You Don't Need Kubernetes

Introduction
In the modern DevOps landscape, Kubernetes (K8s) has become the unspoken default. It’s the resume-padder, the “industry standard,” and the tool every VC-backed startup assumes they need to reach mythical “Google scale.”
But here is the uncomfortable truth: For 90% of companies, Kubernetes is a premature optimization that burns money and developer cycles.
When we built Sensyze DataFlow—a complex engine requiring FastAPI, Next.js, Temporal workflows, and Dask distributed computing—we felt the pressure to adopt GKE (Google Kubernetes Engine). We crunched the numbers, looked at the operational complexity, and realized that managing K8s would require a dedicated platform team we didn’t have.
Instead, we chose the Slim Stack: Nomad + Consul + OpenTofu.
This guide is not a hot take. It is a data-driven, practical roadmap on how to build production-grade infrastructure that handles millions of requests without the Kubernetes tax.
1. The Kubernetes Tax: By The Numbers
Before looking at code, let’s look at the cold, hard data. Why are companies like Roblox, Trivago, and Cloudflare running Nomad at massive scale?

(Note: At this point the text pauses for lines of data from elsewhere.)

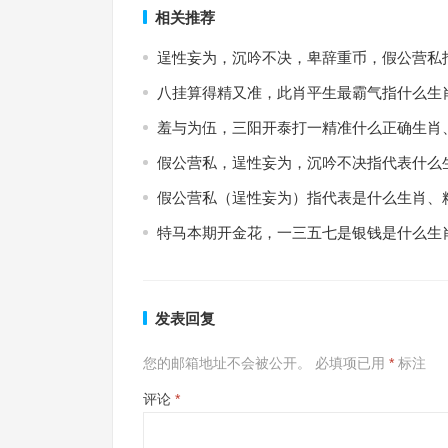
相关推荐
逞性妄为，沉吟不决，卑辞重币，假公营私
八挂算得精又准，此肖平生最霸气指什么生
羞与为伍，三阳开泰打一精准什么正确生肖
假公营私，逞性妄为，沉吟不决指代表什么
假公营私（逞性妄为）指代表是什么生肖、
特马本期开金花，一三五七是银钱是什么生
发表回复
您的邮箱地址不会被公开。
必填项已用
*
标注
评论
*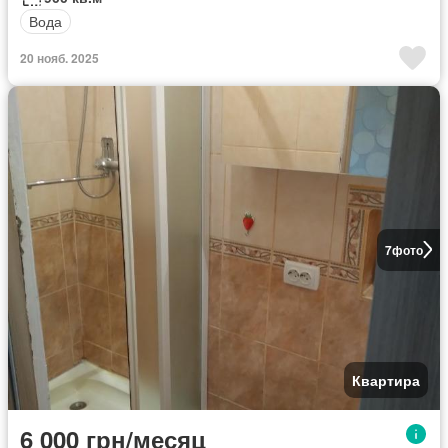
Вода
20 нояб. 2025
7
фото
Квартира
6 000 грн/месяц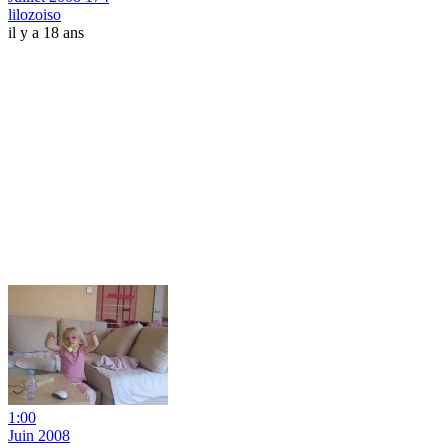
lilozoiso
il y a 18 ans
1:00
Juin 2008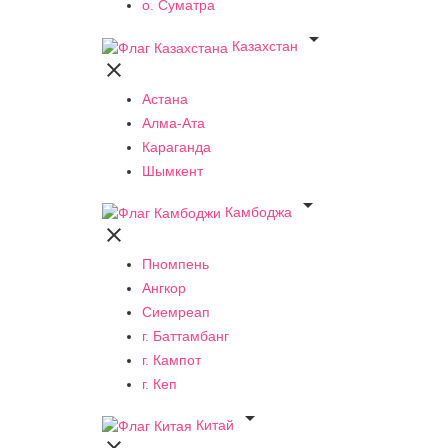
о. Суматра

Казахстан

Астана
Алма-Ата
Караганда
Шымкент

Камбоджа

Пномпень
Ангкор
Сиемреап
г. Баттамбанг
г. Кампот
г. Кеп

Китай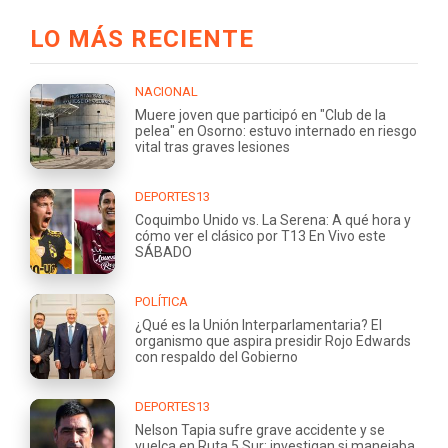
LO MÁS RECIENTE
NACIONAL
Muere joven que participó en "Club de la
pelea" en Osorno: estuvo internado en riesgo
vital tras graves lesiones
DEPORTES13
Coquimbo Unido vs. La Serena: A qué hora y
cómo ver el clásico por T13 En Vivo este
SÁBADO
POLÍTICA
¿Qué es la Unión Interparlamentaria? El
organismo que aspira presidir Rojo Edwards
con respaldo del Gobierno
DEPORTES13
Nelson Tapia sufre grave accidente y se
vuelca en Ruta 5 Sur: investigan si manejaba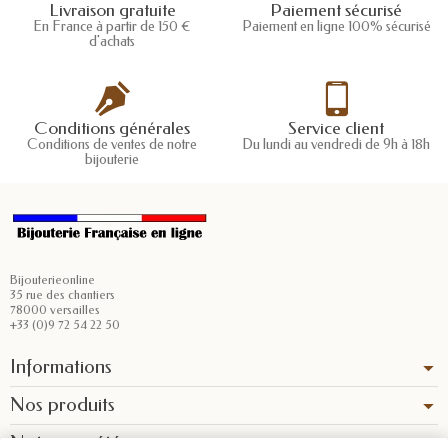
Livraison gratuite
Paiement sécurisé
En France à partir de 150 €
Paiement en ligne 100% sécurisé
d'achats
Conditions générales
Service client
Conditions de ventes de notre
Du lundi au vendredi de 9h à 18h
bijouterie
Bijouterieonline
35 rue des chantiers
78000 versailles
+33 (0)9 72 54 22 50
Informations
Nos produits
Notre société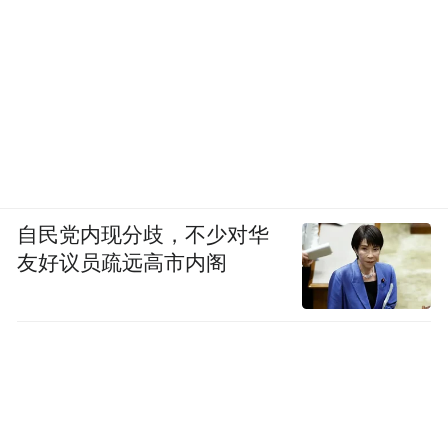
自民党内现分歧，不少对华
友好议员疏远高市内阁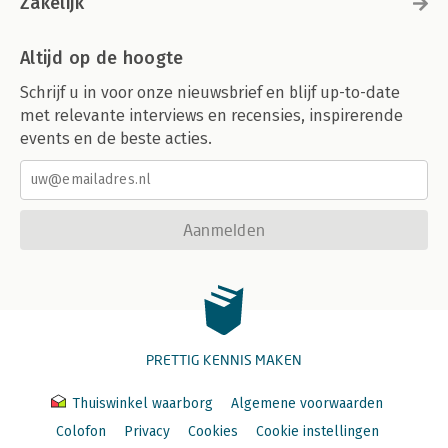
Zakelijk
Altijd op de hoogte
Schrijf u in voor onze nieuwsbrief en blijf up-to-date
met relevante interviews en recensies, inspirerende
events en de beste acties.
Aanmelden
PRETTIG KENNIS MAKEN
Thuiswinkel waarborg
Algemene voorwaarden
Colofon
Privacy
Cookies
Cookie instellingen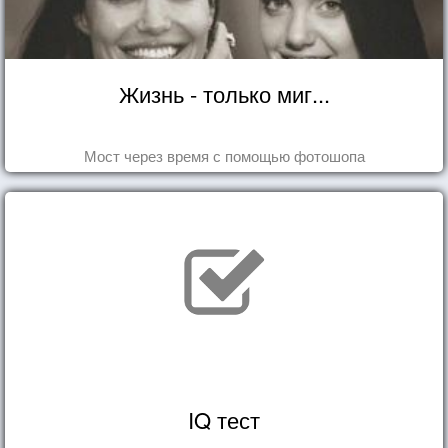
Жизнь - только миг...
Мост через время с помощью фотошопа
IQ тест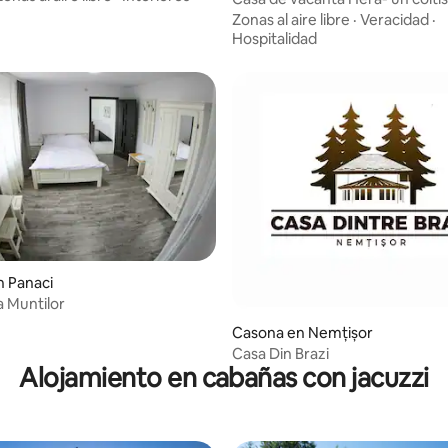
Zonas al aire libre
·
Veracidad
·
Hospitalidad
n Panaci
 Muntilor
Casona en Nemțișor
Casa Din Brazi
Alojamiento en cabañas con jacuzzi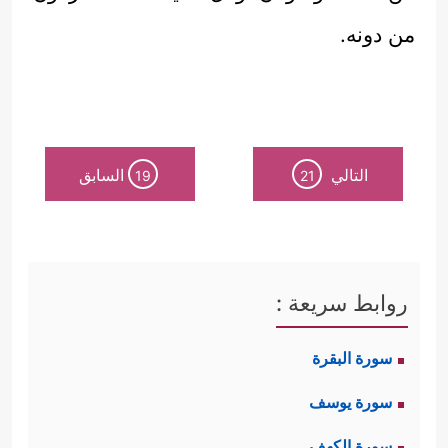
من دونه.
التالي
السابق
19
21
روابط سريعة :
سورة البقرة
سورة يوسف
سورة الكهف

The “Control Plane” Overhead
Kubernetes isn’t just software; it’s a distributed operating system. To run it, you pay a “tax” in both compute and human hours.
| Feature | GKE / EKS (K8s) | Nomad + Consul |
|---|---|---|
| Control Plane Cost | ~$72/mo (Cluster Fee) + System Nodes | $0 (Runs on your existing nodes) |
| Agent RAM Usage | ~1.5 GB - 2 GB (Kubelet + Proxy) | ~60-100 MB (Nomad + Consul Agents) |
| Minimum Cluster | 3 Dedicated Master Nodes | 3 Shared Server Nodes (can run workloads) |
| Updates | Risky, often requires node rotation | Single binary swap (yum update nomad) |
The Impact: On a small cluster of 5 nodes, K8s eats ~10GB of RAM just to exist. Nomad eats ~500MB. That’s essentially a free extra server you are paying for but not using.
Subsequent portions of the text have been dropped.